I have a problem and I know just about every LDS youth does too. At a church dance you get a girl to dance but after that it is the conversation. This is usually what with holds me from asking people to dance. When I dance I don’t like to bore people with what’s your favorite color and maybe sports. After those I can't seem to hold a conversation during a dance. So how do you hold a great conversation that girls will love while dancing?
Thanks,
Speechless
Dear Speechless,
Hey, you’re not alone – the fear of having to strike up a conversation not only keeps many kids from dancing, it keeps many adults from getting married. That’s why taking advantage of this social opportunity is so important!
Two things:
1) You’re putting too much emphasis on the importance of this moment. I know I said in the previous paragraph that it IS important, but what I mean is that The Activity is important, not every single conversation. Keep in mind that you’re just talking; it’s no big deal.
2) You need to stop thinking about What You’ll Say, and instead focus on What She Says. That’s the Art of Good Conversation: it’s not about You, it’s about the other person. Yes, you should politely, thoroughly and appropriately answer the questions you get asked (which doesn’t mean you have to tell everybody anything they want to know), but your focus needs to be on the other person; on her interests and thoughts, not yours.
To that end, here’s:
Bro Jo’s “LIST OF STUFF YOUNG GUYS CAN ASK GIRLS ABOUT WHEN DANCING”
(or any other time they want to start up a conversation)
• Things that are going on in her life.
o School What are her favorite classes and teachers?
What are her least favorite?
Where does she dream of going to college?
What would she like to study in college?
o Activities
Does SHE play sports?
Does she play a musical instrument?
What does she do in her free time?
• Relationships
o Friends
Who does she hang out with?
Are her friends here at the dance?
o Boys
Does she have a boyfriend? (could be very helpful to know)
Has she been on any good dates lately? (Imagine the wealth of knowledge gleaned from that one!)
o Siblings
How many?
Where is she at in the order?
Does she get along with them?
o Parents
What do they do for work?
What are they like?
• Things about her. (Some of these are only for the Brave and Intelligent)
o Where did she get that dress she looks so beautiful wearing?
o Does she like the music being played at the dance?

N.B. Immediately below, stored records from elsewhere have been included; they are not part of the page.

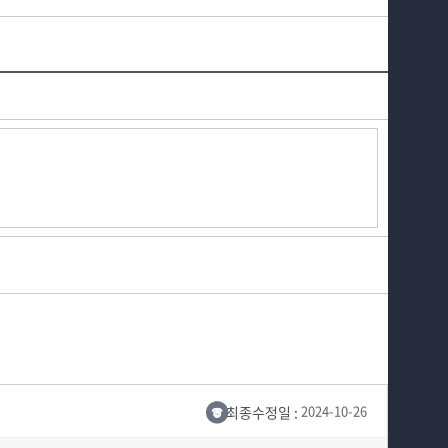
최종수정일 :
2024-10-26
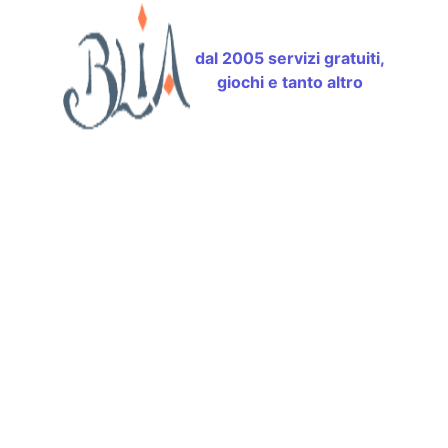
dal 2005 servizi gratuiti,
giochi e tanto altro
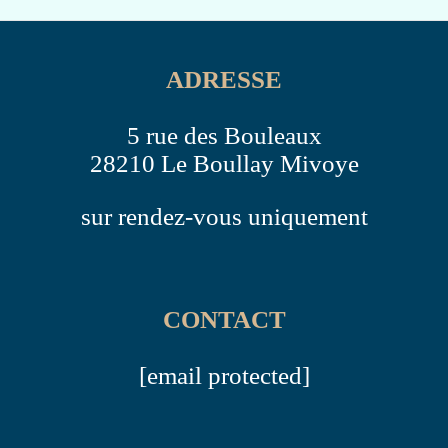
ADRESSE
5 rue des Bouleaux
28210 Le Boullay Mivoye
sur rendez-vous uniquement
CONTACT
[email protected]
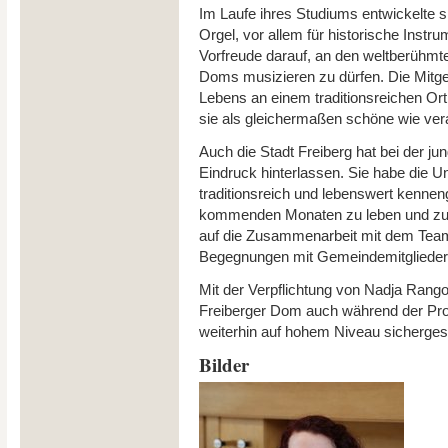
Im Laufe ihres Studiums entwickelte s
Orgel, vor allem für historische Instr
Vorfreude darauf, an den weltberühmt
Doms musizieren zu dürfen. Die Mitge
Lebens an einem traditionsreichen Or
sie als gleichermaßen schöne wie ver
Auch die Stadt Freiberg hat bei der ju
Eindruck hinterlassen. Sie habe die Un
traditionsreich und lebenswert kenneng
kommenden Monaten zu leben und zu a
auf die Zusammenarbeit mit dem Team
Begegnungen mit Gemeindemitglieder
Mit der Verpflichtung von Nadja Rangot
Freiberger Dom auch während der Pro
weiterhin auf hohem Niveau sichergeste
Bilder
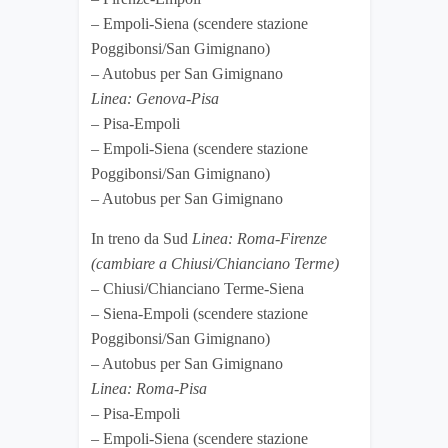
– Empoli-Siena (scendere stazione
Poggibonsi/San Gimignano)
– Autobus per San Gimignano
Linea: Genova-Pisa
– Pisa-Empoli
– Empoli-Siena (scendere stazione
Poggibonsi/San Gimignano)
– Autobus per San Gimignano
In treno da Sud
Linea: Roma-Firenze
(cambiare a Chiusi/Chianciano Terme)
– Chiusi/Chianciano Terme-Siena
– Siena-Empoli (scendere stazione
Poggibonsi/San Gimignano)
– Autobus per San Gimignano
Linea: Roma-Pisa
– Pisa-Empoli
– Empoli-Siena (scendere stazione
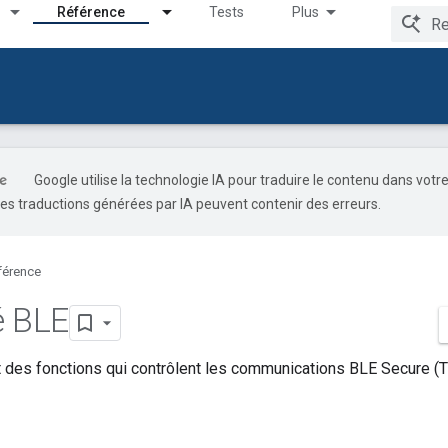
Référence
Tests
Plus
Google utilise la technologie IA pour traduire le contenu dans votr
es traductions générées par IA peuvent contenir des erreurs.
férence
é BLE
t des fonctions qui contrôlent les communications BLE Secure (T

o Does she go to many Church Dances?
o What is she looking for in her “Dream Guy”?
The point is that you can Talk about LOTS OF STUFF. And the key is that when you ask her a question, LISTEN to What She is Saying, so that you can respond intelligently when she’s done. Every answer she gives you should clue you into a follow up question to ask.
(Notice that I said “ask”, not “comment”. If she asks you a question, THEN you can comment, but it is not your job to ask her questions so you can give commentary on her answers)
Even if you’re dancing with a girl you already know fairly well, you can still find out More about Her.
Oh! And the most important thing you MUST ask Every Girl you're dancing with (unless you already know the answer): Her Name!
Always ask that first! "Hey, thanks for Dancing with Me. So, what's your name?"
Don't be shy; ask her name right away!
From my dancing experience, the best dances I've ever had are with guys who not only held conversations, but were actually interested in what I was saying. I suggest you really go out there and try to get to know somebody. That tends to make the dance more enjoyable for both dancers. :)
ReplyDeleteI agree. Some of the best dances I've had are the ones where the guy is easy to talk to. It's not fun if I'm having to try and make forced conversation; it's almost as awkward as no talking at all!